Платайс прошёл мимо солдат. Адъютант встретил его в коридоре и, поддерживая под руку, как больного, ввёл в кабинет Свиридова.
— Простите!.. Знаю — не по вашей части, господин подполковник! — ещё с порога заговорил Платайс. — Но мне не к кому больше!.. Прошу вас
— найдите мою дочь!
— Садитесь, садитесь! — подполковник заботливо пододвинул кресло.
— И просить не надо!

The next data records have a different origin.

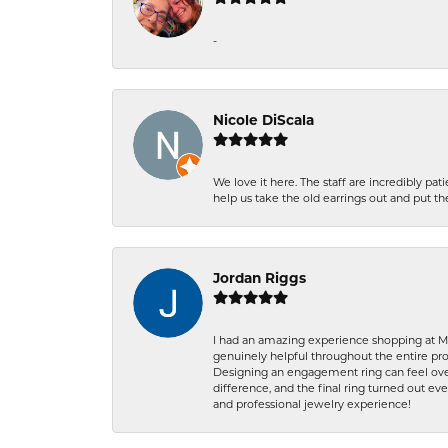
-
Nicole DiScala
We love it here. The staff are incredibly 
help us take the old earrings out and put 
Jordan Riggs
I had an amazing experience shopping at Ma
genuinely helpful throughout the entire proc
Designing an engagement ring can feel over
difference, and the final ring turned out e
and professional jewelry experience!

Я обязан!.. Я чувствую себя виноватым в какой-то мере… Этот вчерашний вызов…
— Если б я вчера был дома! — простонал Платайс.
— Не надо водить знакомство с сомнительными людьми! — кольнул Свиридов. — Кстати, вы хорошо сделали, что не захотели поручиться за него.
Никаких других подтверждений смерти Бедрякова Платайсу не требовалось.
— Не до него мне сейчас! — воскликнул он. — Я ничего не пожалею, господин подполковник!.. Ту половину, которую требует этот мерзавец управляющий, я раздам тем, кому вы поручите поиски Мэри!
— Зачем же им? — с обидой произнёс Свиридов. — Им достаточно моёго приказа.
— Ну не им! Любому! — вырвалось у Платайса, и он подметил, что подполковник не оставил без внимания эти слова.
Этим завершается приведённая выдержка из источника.